Fastest way to generate XML in Python-CodePudding

I have two tables (csv files pulled from a database), one with orders and the second with items, which have a relation to the orders table. I need to build an XML file from these two files to have this kind of structure (simplified due to readability):

<ORDERS>
    <ORDER>
        <ORDER_ID>11039515178</ORDER_ID>
        <CUSTOMER_ID>394556458</CUSTOMER_ID>
        <ITEMS>
            <ITEM>
                <PRODUCT_ID>1401817</PRODUCT_ID>
                <AMOUNT>2</AMOUNT>
            </ITEM>
            <ITEM>
                <PRODUCT_ID>1138857</PRODUCT_ID>
                <AMOUNT>10</AMOUNT>
            </ITEM>
            <ITEM>
                <PRODUCT_ID>4707595</PRODUCT_ID>
                <AMOUNT>15</AMOUNT>
            </ITEM>
        </ITEMS>
    </ORDER>
</ORDERS>

I use this code to generate the XML object. It's striped down to the main structure of the code, so it's easily readable:

import xml.etree.ElementTree as ET
import pandas as pd

order = pd.read_csv("order.csv", encoding='utf8', keep_default_na=False, dtype=str)
order_item = pd.read_csv("order_item.csv", encoding='utf8', keep_default_na=False, dtype=str)

# create XML
xml_orrder = ET.Element('ORDERS')
for row in order.itertuples():
    item = ET.SubElement(xml_orrder, 'ORDER')

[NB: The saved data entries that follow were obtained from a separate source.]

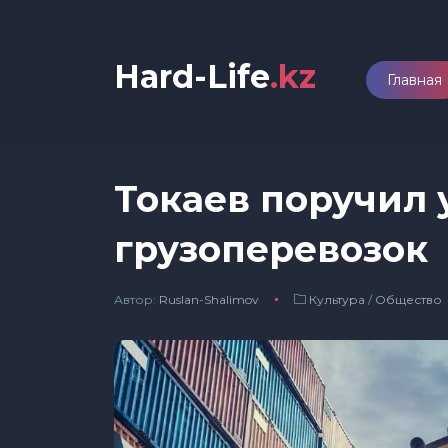
Hard-Life
.kz
Главная
Токаев поручил 
грузоперевозок
Автор:
Ruslan-Shalimov
Культура
/
Общество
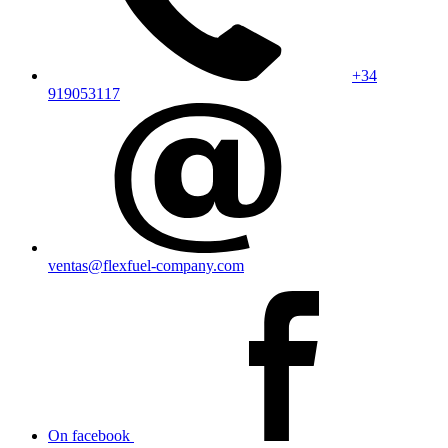
+34
919053117
ventas@flexfuel-company.com
On facebook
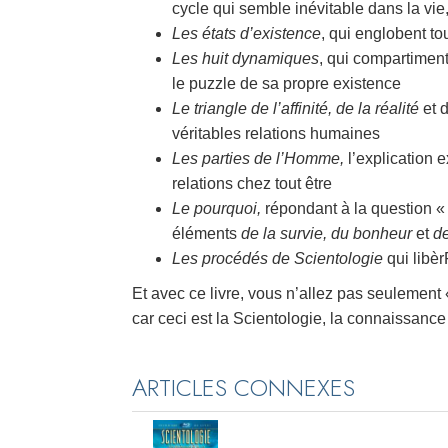
cycle qui semble inévitable dans la vie,
Les états d’existence
, qui englobent to
Les huit dynamiques
, qui compartiment
le puzzle de sa propre existence
Le triangle de l’affinité, de la réalité
et 
véritables relations humaines
Les parties de l’Homme,
l’explication 
relations chez tout être
Le pourquoi,
répondant à la question « q
éléments
de la survie, du bonheur
et
de
Les procédés de Scientologie
qui libèr
Et avec ce livre, vous n’allez pas seulement
car ceci est la Scientologie, la connaissanc
ARTICLES CONNEXES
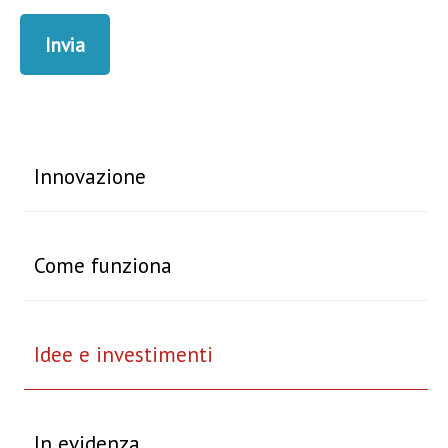
Innovazione
Come funziona
Idee e investimenti
In evidenza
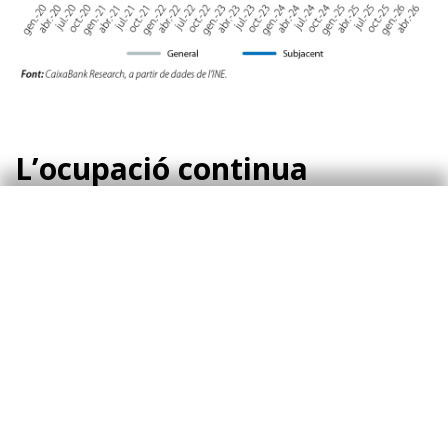
L’ocupació continua
creixent de manera notable
El mercat laboral continua mostrant un
funcionament favorable. A l’abril, l’afiliació a la
Seguretat Social va augmentar l’1,0%
intermensual, un registre en línia amb el que és
habitual en aquest mes. En termes
desestacionalitzats, el ritme de creixement de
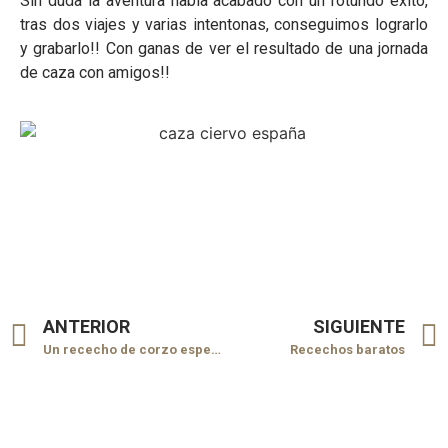
Sin duda la aventura había acabado con un rotundo éxito,
tras dos viajes y varias intentonas, conseguimos lograrlo
y grabarlo!! Con ganas de ver el resultado de una jornada
de caza con amigos!!
ANTERIOR
SIGUIENTE
Un rececho de corzo especial
Recechos baratos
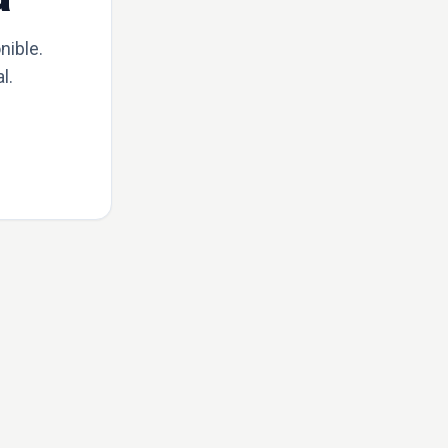
nible.
l.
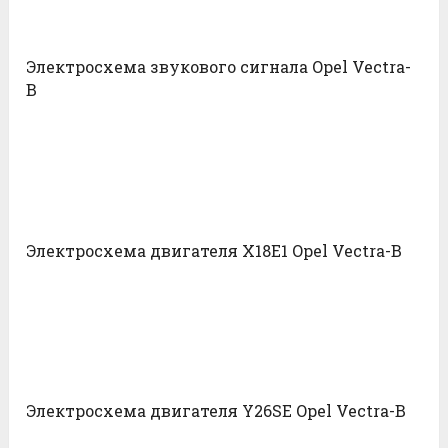
Электросхема звукового сигнала Opel Vectra-
B
Электросхема двигателя X18E1 Opel Vectra-B
Электросхема двигателя Y26SE Opel Vectra-B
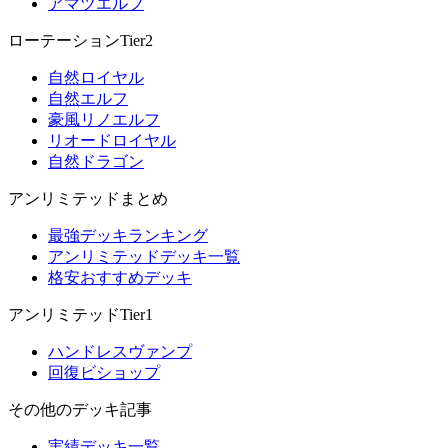
アマツエルフ
ローテーションTier2
自然ロイヤル
自然エルフ
豪風リノエルフ
リオードロイヤル
自然ドラゴン
アンリミテッドまとめ
最強デッキランキング
アンリミテッドデッキ一覧
格安おすすめデッキ
アンリミテッドTier1
ハンドレスヴァンプ
回復ビショップ
その他のデッキ記事
実績デッキ一覧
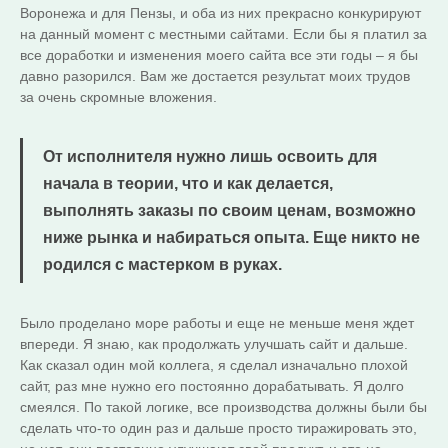
Воронежа и для Пензы, и оба из них прекрасно конкурируют
на данный момент с местными сайтами. Если бы я платил за
все доработки и изменения моего сайта все эти годы – я бы
давно разорился. Вам же достается результат моих трудов
за очень скромные вложения.
От исполнителя нужно лишь освоить для
начала в теории, что и как делается,
выполнять заказы по своим ценам, возможно
ниже рынка и набираться опыта. Еще никто не
родился с мастерком в руках.
Было проделано море работы и еще не меньше меня ждет
впереди. Я знаю, как продолжать улучшать сайт и дальше.
Как сказал один мой коллега, я сделал изначально плохой
сайт, раз мне нужно его постоянно дорабатывать. Я долго
смеялся. По такой логике, все производства должны были бы
сделать что-то один раз и дальше просто тиражировать это,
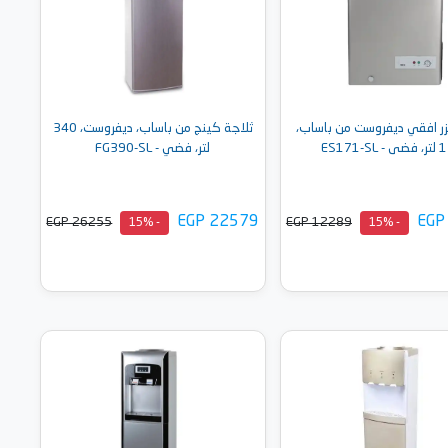
زر افقي ديفروست من باساب،
ثلاجة كينج من باساب، ديفروست، 340
ES171-SL
لتر، فضي - FG390-SL
EGP 22579
EGP
EGP 26255
EGP 12289
- 15%
- 15%
أضف إلى السلة
أضف إلى السلة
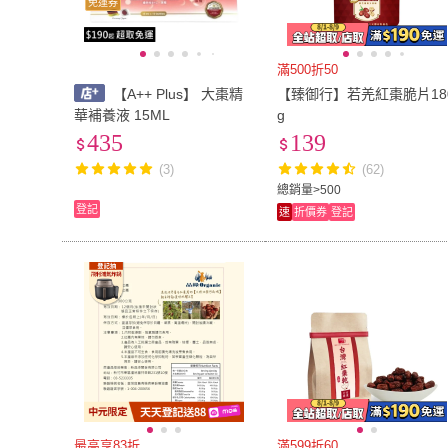
免運券
滿500折50
【A++ Plus】 大棗精
【臻御行】若羌紅棗脆片18
華補養液 15ML
g
435
139
(3)
(62)
總銷量>500
登記
速
折價券
登記
最高享83折
滿599折60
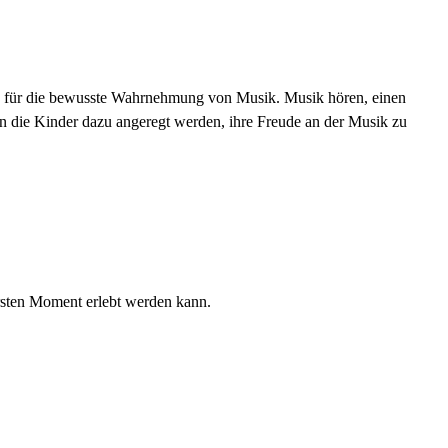
ng für die bewusste Wahrnehmung von Musik. Musik hören, einen
n die Kinder dazu angeregt werden, ihre Freude an der Musik zu
ersten Moment erlebt werden kann.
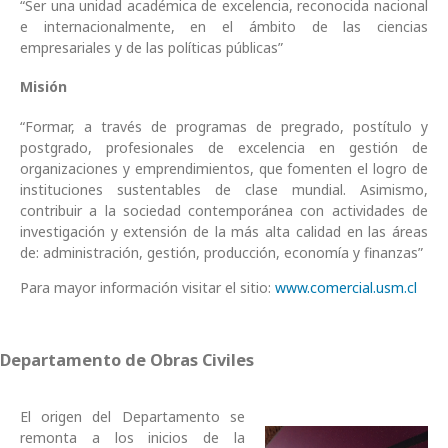
“Ser una unidad académica de excelencia, reconocida nacional
e internacionalmente, en el ámbito de las ciencias
empresariales y de las políticas públicas”
Misión
“Formar, a través de programas de pregrado, postítulo y
postgrado, profesionales de excelencia en gestión de
organizaciones y emprendimientos, que fomenten el logro de
instituciones sustentables de clase mundial. Asimismo,
contribuir a la sociedad contemporánea con actividades de
investigación y extensión de la más alta calidad en las áreas
de: administración, gestión, producción, economía y finanzas”
Para mayor información visitar el sitio:
www.comercial.usm.cl
Departamento de Obras Civiles
El origen del Departamento se
remonta a los inicios de la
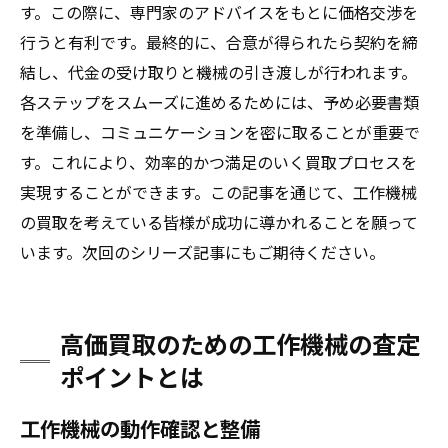
す。この際に、専門家のアドバイスをもとに価格交渉を
行うと有利です。最終的に、合意が得られたら契約を締
結し、代金の受け取りと機械の引き渡しが行われます。
各ステップをスムーズに進めるためには、予め必要書類
を準備し、コミュニケーションを密に取ることが重要で
す。これにより、効率的かつ満足のいく買取プロセスを
実現することができます。この記事を通じて、工作機械
の買取を考えている皆様が成功に導かれることを願って
います。次回のシリーズ記事にもご期待ください。
高価買取のための工作機械の査定
ポイントとは
工作機械の動作確認と整備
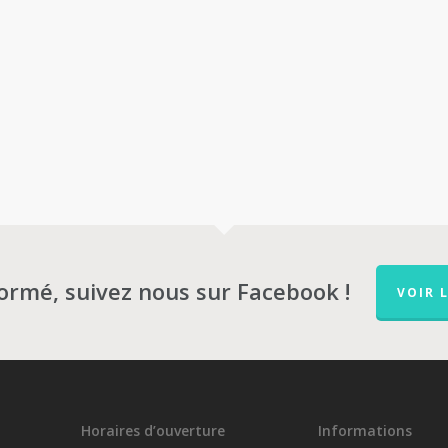
formé, suivez nous sur Facebook !
VOIR 
Horaires d’ouverture
Informations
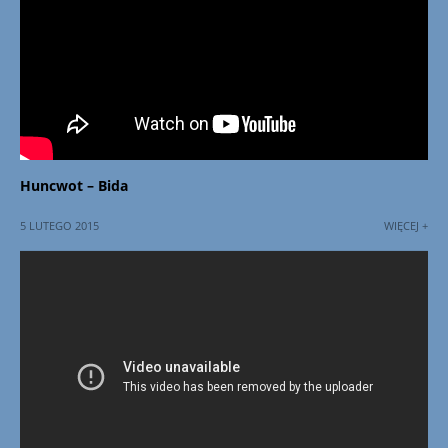
Huncwot – Bida
5 LUTEGO 2015
WIĘCEJ +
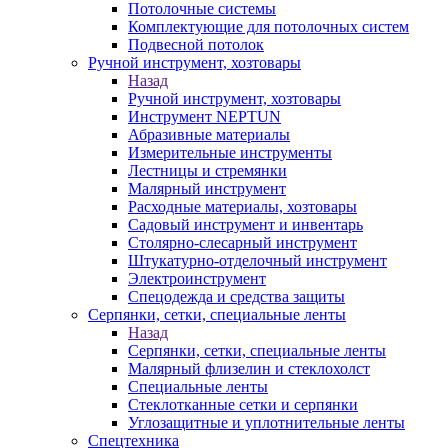
Потолочные системы
Комплектующие для потолочных систем
Подвесной потолок
Ручной инструмент, хозтовары
Назад
Ручной инструмент, хозтовары
Инструмент NEPTUN
Абразивные материалы
Измерительные инструменты
Лестницы и стремянки
Малярный инструмент
Расходные материалы, хозтовары
Садовый инструмент и инвентарь
Столярно-слесарный инструмент
Штукатурно-отделочный инструмент
Электроинструмент
Спецодежда и средства защиты
Серпянки, сетки, специальные ленты
Назад
Серпянки, сетки, специальные ленты
Малярный флизелин и стеклохолст
Специальные ленты
Стеклотканные сетки и серпянки
Углозащитные и уплотнительные ленты
Спецтехника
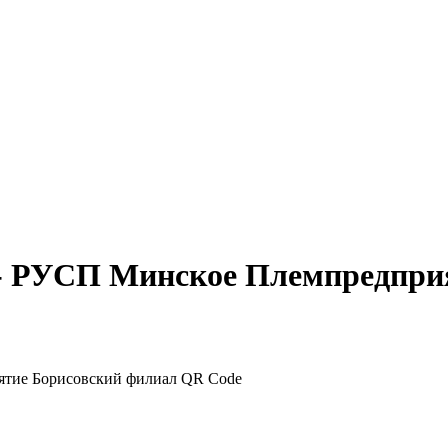
 - РУСП Минское Племпредпри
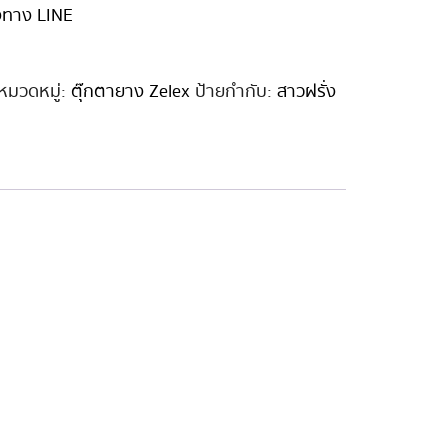
่งทาง LINE
หมวดหมู่:
ตุ๊กตายาง Zelex
ป้ายกำกับ:
สาวฝรั่ง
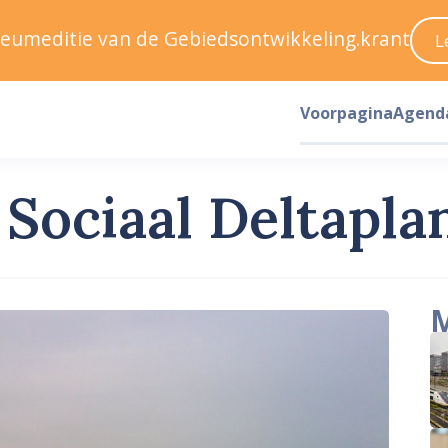
ileumeditie van de Gebiedsontwikkeling.krant
L
Voorpagina
Agend
n Sociaal Deltapl
M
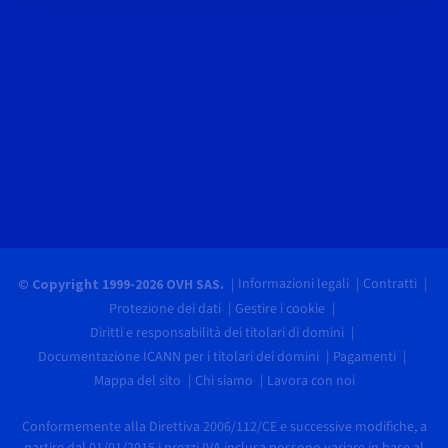
Informazioni legali
Contratti
© Copyright 1999-2026 OVH SAS.
Protezione dei dati
Gestire i cookie
Diritti e responsabilità dei titolari di domini
Documentazione ICANN per i titolari dei domini
Pagamenti
Mappa del sito
Chi siamo
Lavora con noi
Conformemente alla Direttiva 2006/112/CE e successive modifiche, a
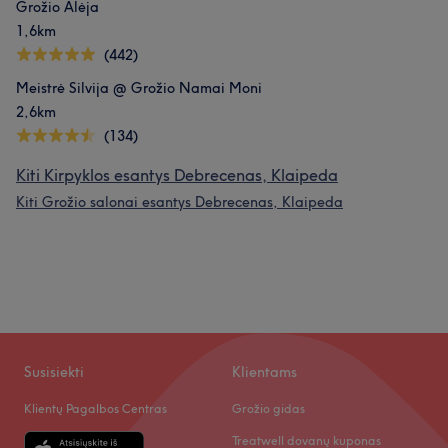
Grožio Alėja
1,6km
(442)
Meistrė Silvija @ Grožio Namai Moni
2,6km
(134)
Kiti Kirpyklos esantys Debrecenas, Klaipeda
Kiti Grožio salonai esantys Debrecenas, Klaipeda
Susisiekti
Klientams
Klientų Pagalbos Centras
Grožio gidas
Treatwell dovanų kuponas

    o_id = ET.Element('ORDER_ID')
    o_id.text = row.order_id
    item.append(o_id)

    customer = ET.Element('CUSTOMER_ID')
    customer.text = row.customer_id
    item.append(customer)

    order_item_id = order_item[order_item['order_id'] == row.order_id]

    items = ET.SubElement(item, 'ITEMS')
    for order_row in order_item_id.itertuples():
        single_item = ET.SubElement(items, 'ITEM')

        item_id = ET.Element('PRODUCT_ID')
        item_id.text = order_row.product_id
        single_item.append(item_id)

        quantity = ET.Element('AMOUNT')
        quantity.text = order_row.quantity_ordered
        single_item.append(quantity)

My problem here is that it runs unbelievably long (around 15 minutes per 1000 orders and each order having like 20 items). I guess I'm doing something wrong here but I'm not able to find out. Is there a way to speed it up? Use another library? I've tried using itertuples() instead of iterrows(). But this wasn't very helpful.

EDIT:

This is how my data looks like:

order = pd.DataFrame({"order_id": range(1000000,1000010,1),
                         "customer_id": np.random.RandomState(0).randint(1000,2000,10)})

order_item = pd.DataFrame({"order_id": np.random.RandomState(0).randint(1000000,1000010,100),
                         "product_id": np.random.RandomState(0).randint(1000,2000,100),
                         "amount": np.random.RandomState(0).randint(1,100,100)})
order_item.sort_values(by="order_id",inplace=True,ignore_index=True)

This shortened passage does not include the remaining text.